Friends of Wanstead Parklands member Richard Arnopp reflects on the avian influenza pandemic and addresses the ongoing debate over the rights and wrongs of feeding our local wild birds at this time. Photo of Eagle Pond by Geoff Wilkinson

Avian influenza (bird flu) has been much in the news in recent months. It belongs to the same family of viruses as human influenza (which also ultimately originated in birds and reached us via domesticated pigs). It can infect human beings but, as it is not an airborne disease, does not spread very readily. 

The roots of the present pandemic go back to 1996, when the highly pathogenic H5N1 variant of the virus was first identified in China. This was the ancestor of the variant which spread west across Eurasia to reach the British Isles in November 2021. While there are many strains that are mild, H5N1 has a high mortality rate in susceptible species.

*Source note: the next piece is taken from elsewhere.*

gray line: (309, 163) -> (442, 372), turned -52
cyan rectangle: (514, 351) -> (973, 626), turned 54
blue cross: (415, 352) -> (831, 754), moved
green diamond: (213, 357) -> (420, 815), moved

There is no vaccine and no effective treatment.

By June 2022, it was being reported that British seabird colonies had been hit hard, with thousands of birds dying and some important breeding sites being left almost deserted. Locally, bird flu was confirmed in Epping Forest in October, and there have since been dozens of fatalities among geese and swans. Epping Forest, after consultation with the Department for Environment, Food and Rural Affairs (Defra), published advice to the public as soon as bird flu had been confirmed:

  • Do not feed wild birds.
  • Do not touch dead or sick birds.
  • Keep dogs away from wild birds.
  • Do not touch wild bird feathers or surfaces contaminated with wild bird droppings.

The request not to feed birds – on the grounds that it encourages flocking – proved controversial, with two local organisations taking opposing positions. The local Swan Rescue group do good work picking up injured swans and geese and arranging for their treatment and rehabilitation. They have been very active during the bird flu outbreak and have encouraged the public to feed birds on the grounds that good nutrition will help them avoid or fend off infection. The Wren Wildlife and Conservation Group, on the other hand, with which the Friends of Wanstead Parklands work closely, agree with the official advice not to feed birds at this time.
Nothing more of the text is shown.